Saturday 19 October 2019

Bakehouse cooks up plans to raise €10m in funding

Drogheda-based biscuit maker considers options as it eyes expansion and a possible second production line

How the cookie crumbles: East Coast Bakehouse founders Alison Cowzer and Michael Carey are planning fundraising to expand the business. Photo: Jason Clarke Photography
How the cookie crumbles: East Coast Bakehouse founders Alison Cowzer and Michael Carey are planning fundraising to expand the business. Photo: Jason Clarke Photography
John Mulligan

John Mulligan

East Coast Bakehouse, the biscuit maker established in 2015 by Michael Carey and his wife Alison Cowzer, could raise more than €10m in funding next year depending on how fast its business expands.

Speaking to the Irish Independent, Mr Carey said that the business, which is Ireland's only commercial-scale biscuit maker, remains profitable and that it is eyeing opportunities across its own brand as well as contract manufacturing.

About €23m has been invested in the Co Louth-based business, including €7.5m in equity. Mr Carey and Ms Cowzer retain most of the equity in the business, but a few heavyweight backers also have small stakes.

They include Donard Gaynor, a former executive with US drinks firm Beam; Patrick Joy, the founder of Co Louth-based Suretank; Laurence Shields, the founder of LK Shields solicitors; and Stephen Twaddell, the former president of Kellogg Europe. Enterprise Ireland has also invested in the business.

"We're constantly looking at what the next phases are, but we're reviewing our options in terms of the next round of investment," said Mr Carey.

"Subject to opportunities progressing, it's most likely in the first half of next year before we do anything," he added. "There's a whole range of sources of funding that could form part of that solution."

He said that could involve additional bank funding, or finance via an Employment and Investment Incentive Scheme, for instance.

Mr Carey added that how much finance East Coast Bakehouse looks to secure will depend on the "scale of opportunities" it's presented with.

"It could be from a couple of million, going to double figures of millions," he said, adding that expansion could include installing a second production line.

He said he and his wife would be unlikely to sell a stake in the business at this stage, but that some additional equity funding could be considered.

Mr Carey also said the firm has passed the breakeven threshold, after generating a €3m loss in its last financial year.

East Coast Bakehouse employs about 50 people, and up to 75 depending on output.

Mr Carey is the former chief executive of Jacob Fruitfield, which was sold in 2011 to Valeo Foods for €80m. Mr Carey made an estimated €16m from that sale.

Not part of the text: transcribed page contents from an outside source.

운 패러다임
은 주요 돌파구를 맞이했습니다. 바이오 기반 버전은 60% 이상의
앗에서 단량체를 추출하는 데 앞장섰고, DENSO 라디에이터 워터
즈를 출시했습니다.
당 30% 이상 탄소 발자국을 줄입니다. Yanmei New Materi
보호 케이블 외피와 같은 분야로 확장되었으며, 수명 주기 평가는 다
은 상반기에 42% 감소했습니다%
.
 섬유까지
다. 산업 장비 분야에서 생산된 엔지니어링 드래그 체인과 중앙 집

He's also a former chairman of Bord Bia.

Co-founder Alison Cowzer is the company's marketing and innovation director. She previously worked for L'Oréal, and was an investor on the TV show Dragon's Den.

Earlier this year, Mr Carey said that East Coast Bakehouse was generating annualised revenue of about €8m. In the current financial year, it's thought the figure will have risen considerably.

The company focuses on selling biscuits under its own East Coast Bakehouse brand, as well as manufacturing own-label biscuits for retail multiples, and contract manufacturing for other clients.

The latter comprises about 45pc of revenue, with own-brand sales making up 40pc and own-label the remainder. Mr Carey said he hopes to expand sales in all three categories.

It exports its own-brand biscuits to 26 countries, with the UK accounting for close to half its total revenue.

Mr Carey said Brexit is a "huge issue" for the company, but that he remains optimistic regarding opportunities for the business in the UK.